Bardzo dziękuję za odwiedziny i komentarze.
Dziergam ale jakoś powoli, narzuciłam sobie na druty skarpety ale odłożę bo będę robiła dla wnuczka golfik zamiast szalika. Zrobiłam też dwie kolejne gwiazdki wg  opisu Doroty z
https://www.kursykrokpokroku.pl/  docelowo ma być ich sześć.

Teraz juz znikam ,pozdrawiam i ślę wszystkim CIEPŁE I PUCHATE.

środa, 13 listopada 2019

41.Nasze świętowanie .

 11 listopad 2019 był inny.Do południa w centrum była msza , przejście pocztów sztandarowych,władz miasta, gości, orkiestry pod pomnik, złożenie kwiatów, zapalenie zniczy, oddanie hołdu .To była część oficjalna.
 Od godziny 16-tej było inaczej.Na rynku zapłonęło duże ognisko, urząd miejski rozdał śpiewniki, były ławki,stoliki, no i śpiew.Pieśni patriotyczne,harcerskie, powstańcze, bardzo znane. Najpierw wspomagały w śpiewie dwie młódki, potem orkiestra a na końcu mieszkańcy z własnymi instrumentami , to było fajne.
Może trochę było mniej fajnie jak  miasto zafundowało grochówkę  i grzańca, było sporo tych kotłów.Nawet smaczna ta zupa była.Zaskoczyła mnie ilość ludzi z siatkami w których mieli słoiki, wiaderka po śledziach itp.Nie wiem czy to wszystko bezdomni?biedni? nawet policja raz interweniowała.Zaskoczyła mnie pewna para która jest dobrze sytuowana ,samochód jest, duże mieszkanie jest, elegancja, a oni 4 słoiki na zupę.No ludzie, wstyd mi za nich było, po prostu unikałam ich.Może to choroba? Przecież u nas są punkty z darmowymi obiadami,zupami .Może maruda jestem?
Do domku wróciłam zmarznięta ale zadowolona, pośpiewałam a to lubię, sporo piosenek z moich młodych lat.

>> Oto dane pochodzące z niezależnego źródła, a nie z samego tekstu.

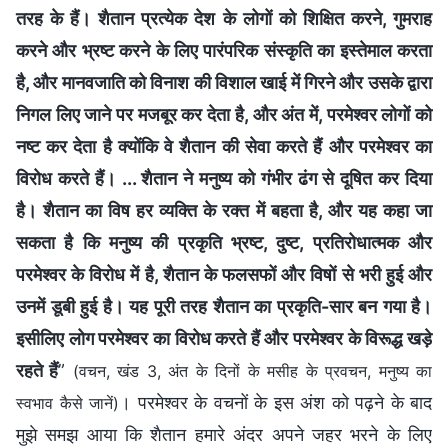
तरह के हैं। शैतान प्रत्येक देश के लोगों को शिक्षित करने, गुमराह
करने और भ्रष्ट करने के लिए पारंपरिक संस्कृति का इस्तेमाल करता
है, और मानवजाति को विनाश की विशाल खाई में गिरने और उसके द्वारा
निगल लिए जाने पर मजबूर कर देता है, और अंत में, परमेश्वर लोगों को
नष्ट कर देता है क्योंकि वे शैतान की सेवा करते हैं और परमेश्वर का
विरोध करते हैं। ... शैतान ने मनुष्य को गंभीर ढंग से दूषित कर दिया
है। शैतान का विष हर व्यक्ति के रक्त में बहता है, और यह कहा जा
सकता है कि मनुष्य की प्रकृति भ्रष्ट, दुष्ट, प्रतिरोधात्मक और
परमेश्वर के विरोध में है, शैतान के फलसफों और विषों से भरी हुई और
उनमें डूबी हुई है। यह पूरी तरह शैतान का प्रकृति-सार बन गया है।
इसीलिए लोग परमेश्वर का विरोध करते हैं और परमेश्वर के विरूद्ध खड़े
रहते हैं
”
(वचन, खंड 3, अंत के दिनों के मसीह के प्रवचन, मनुष्य का
। परमेश्वर के वचनों के इस अंश को पढ़ने के बाद
स्वभाव कैसे जानें)
मुझे समझ आया कि शैतान हमारे अंदर अपने जहर भरने के लिए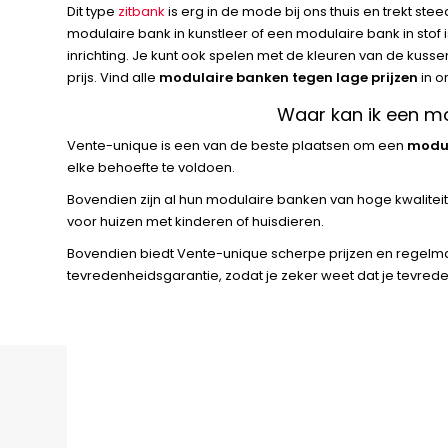
Dit type
zitbank
is erg in de mode bij ons thuis en trekt ste
modulaire bank in kunstleer of een modulaire bank in stof i
inrichting. Je kunt ook spelen met de kleuren van de kusse
prijs. Vind alle
modulaire banken tegen lage prijzen
in o
Waar kan ik een m
Vente-unique is een van de beste plaatsen om een
modul
elke behoefte te voldoen.
Bovendien zijn al hun modulaire banken van hoge kwalite
voor huizen met kinderen of huisdieren.
Bovendien biedt Vente-unique scherpe prijzen en regelma
tevredenheidsgarantie, zodat je zeker weet dat je tevred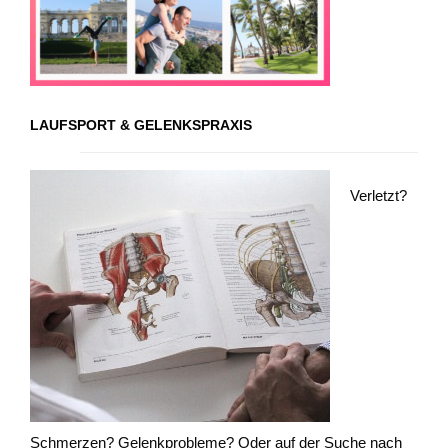
LAUFSPORT & GELENKSPRAXIS
Verletzt?
Schmerzen? Gelenkprobleme? Oder auf der Suche nach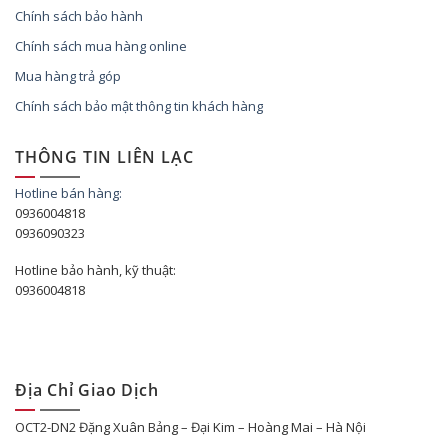
Chính sách bảo hành
Chính sách mua hàng online
Mua hàng trả góp
Chính sách bảo mật thông tin khách hàng
THÔNG TIN LIÊN LẠC
Hotline bán hàng:
0936004818
0936090323
Hotline bảo hành, kỹ thuật:
0936004818
Địa Chỉ Giao Dịch
OCT2-DN2 Đặng Xuân Bảng – Đại Kim – Hoàng Mai – Hà Nội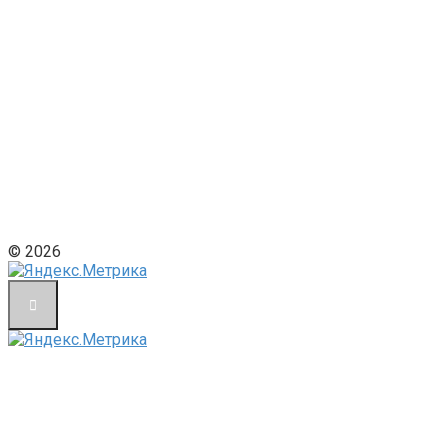
© 2026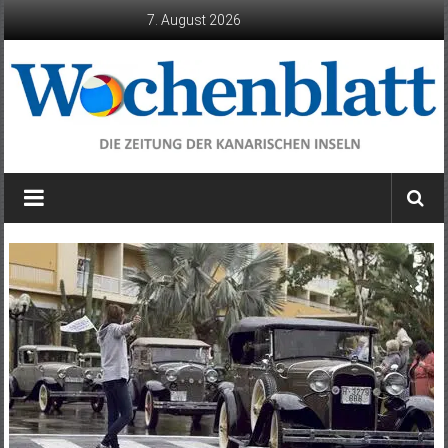
Zum
7. August 2026
Inhalt
springen
Wochenblatt
die
Zeitung
der
Kanarischen
Inseln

Takie dzisiaj wspomnienie, za oknem szaro,buro,deszczyk zaczął padać.
Bardzo dziękuję za odwiedziny i komentarze.Miłej jesieni.

sobota, 9 listopada 2019

40.Różne klimaty świąteczne.

 Taki komplet na kiermasz ,dzwonki i gwiazdki.
 I pięć gwiazdek,wzór znaleziony w sieci przez koleżankę.
 I trzy resztkowe gwiazdki,czwarta gdzieś wsiąknęła.
 Dzwonki dostały kokardki i nitki do zawieszenia ( jakaś słaba fotka, nie wiem czy pogoda winna czy aparat).
 Piernik ala toruński już od tygodnia sobie dojrzewa.
Moje rogaliki marcińskie, jeszcze nieozdobione.

Jeszcze robię dla siebie bombki recyklingowe, może w poniedziałek przysiądę do nich.Nastał tez czas rocznych porządków,lubię je i co nieco znalazłam.

Bardzo dziękuję za komentarze i odwiedziny.Miłego długiego weekendu.